> [How to complete this task]:
Repeat the records below exactly, leaving out any pictures.

━━━━━ Excerpted records ━━━━━

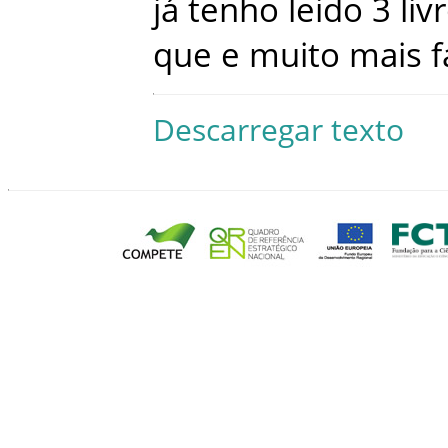
já
tenho
leido
3
liv
que
e
muito
mais
f
Descarregar texto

━━━━━

> [Exercise answer]:
já
tenho
leido
3
liv
que
e
muito
mais
f
Descarregar texto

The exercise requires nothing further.